Abdi İbrahim’den yapılan açıklamaya göre, Amerika’nın Boston şehrinde Uluslararası Biyoteknoloji Sanayi Organizasyonu tarafından düzenlenen konferansta konuşan Karabağlı, biyoteknolojik ilaçların (biyofarmasötikler), kimyasal bileşimler yerine biyolojik yöntemlerle, organizmalardan ve canlı sistemlerden üretilen ürünler olduğunu ve biyobenzer ürünlerin de, referans biyoteknolojik ürünlerin versiyonlarından oluştuğunu söyledi.

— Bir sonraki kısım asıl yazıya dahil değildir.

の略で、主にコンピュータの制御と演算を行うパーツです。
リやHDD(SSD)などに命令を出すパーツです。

Karabağlı, Avrupa ülkelerinden 2010’da yaklaşık 850 milyar dolar büyüklükte olan dünya ilaç pazarının 2015’e gelindiğinde 1,1 trilyon dolara yaklaşmasının beklendiğini belirterek, şu ifadelere yer verdi:

“Bu büyümede, aralarında Türkiye’nin de bulunduğu gelişmekte olan ülkelerin itici güç olacağı tahmin ediliyor. Öyle ki, ‘pharmerging ülkeleri’ diye tabir edilen Türkiye, Çin, Hindistan, Rusya, Brezilya, Meksika ve Güney Kore’nin, dünya ilaç pazarındaki ağırlığı, 2010’da yüzde 18 iken, 2015 yılında yüzde 28’lere kadar yükselecek. 2010 yılı verilerine göre Türkiye Avrupa’nın en büyük 6. dünyanın en büyük 14. ilaç pazarı durumunda. Pazarın büyümesinde, yaşam süresinin uzaması, buna bağlı olarak kronik hastalıkların artması ve bebek ölüm oranlarının azalması gibi demografik özelliklerin yanı sıra sağlık hizmetlerine erişimin kolaylaşması ve reçete sayısındaki artış etkili oldu.”

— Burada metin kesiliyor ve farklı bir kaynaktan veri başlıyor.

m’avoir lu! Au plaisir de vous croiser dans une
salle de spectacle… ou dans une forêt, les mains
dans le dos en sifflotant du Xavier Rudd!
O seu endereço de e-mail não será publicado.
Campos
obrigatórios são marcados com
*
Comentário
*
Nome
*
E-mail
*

Türk ilaç sektörünün 2011 itibarıyla 9,1 milyar dolar büyüklüğe sahip olduğunu, bunun da yaklaşık yüzde 11’inin biyoteknolojik ürünlerden geldiğini belirten Karabağlı, “Önümüzdeki dönemde asıl büyüme biyoteknolojik ilaç pazarında yaşanacak. Devam eden süreçte, hasta ve hekimlerin kullanımına sunulacak olan ürünlerden kimyasal moleküllerin satış rakamlarının tek haneli olarak büyümesi beklenirken, biyolojik kökenli ürünlerde çift haneli büyüme oranlarına ulaşılabileceği tahmin ediliyor. Dolayısıyla biyoteknolojik ürünler, konumunu emin adımlarla güçlendiriyor” değerlendirmesini yaptı.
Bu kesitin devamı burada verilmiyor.